Budapest, Jan 8 (IANS) The fifth wave of the Covid-19 pandemic fuelled by the Omicron variant has hit Hungary, a top official announced.

Bela Merkely, rector of Semmelweis Medical University in Budapest and leader of the Clinical Epidemiology Working Group, said said that since the Omicron variant is highly contagious, tens of thousands of new cases can be expected in the country in the coming days and weeks, reports Xinhua news agency.

"The Omicron variant typically causes only mild upper respiratory infections in vaccinated people -- runny nose, sore throat, headache and fever lasting for a day or two," he explained, warning that the hospitalization rate for unvaccinated people may increase.

"The proportion of serious cases is likely to be lower than in the third and fourth waves," he said.

Vaccination against coronavirus is the only way to significantly reduce the chances of being hospitalised, Merkely said, stressing that three vaccine doses offer high protection.

Virologist Miklos Rusvai said he expected the number of new daily cases to break all previous records during the fifth wave.

"I think that in the fifth wave, we may see over 15,000 new cases per day," he told Xinhua.

"However, I expect the number of severe cases, hospitalizations, or deaths to be lower than that recorded during the third wave," he said.

The fourth coronavirus wave caused the largest number of infections but fewer deaths and hospitalisations than the third one, as larger parts of the population had already been inoculated, Rusvai said.

The Omicron variant has significantly more mutations than the other variants, which make it super-contagious, but in the long run and on the global scale this could in fact be good news as the variant will infect many people and immunise them, but will not send them to ventilators, Rusvai said.

Omicron will thus "push out" the Delta variant, which is much more lethal.
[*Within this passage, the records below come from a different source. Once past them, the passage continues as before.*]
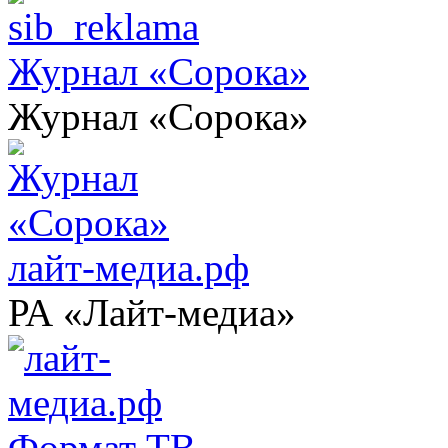
Журнал «Сорока»
Журнал «Сорока»
лайт-медиа.рф
РА «Лайт-медиа»
Формат ТВ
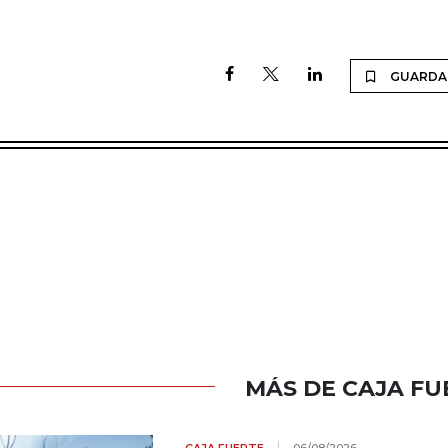
GUARDA
MÁS DE CAJA FU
Rusvai told Xinhua that he expected the fifth wave to peak in February and then to bottom out by the autumn. "Such viruses usually become weaker over time, turning into a cold-like disease."

He said that the Omicron variant posed a threat mainly to the unvaccinated people, but it was less severe than the Delta variant.

Hungary has so far reported 1,282,957 Covid cases and 39,780 deaths, while 1,137,648 people have recovered.

Currently, 3,070 patients are being treated in hospitals, including 291 on ventilators.

Till date, 6,278,355 people have received at least the first vaccine dose, 6,006,178 others were fully jabbed and 3,217,724 got their booster doses.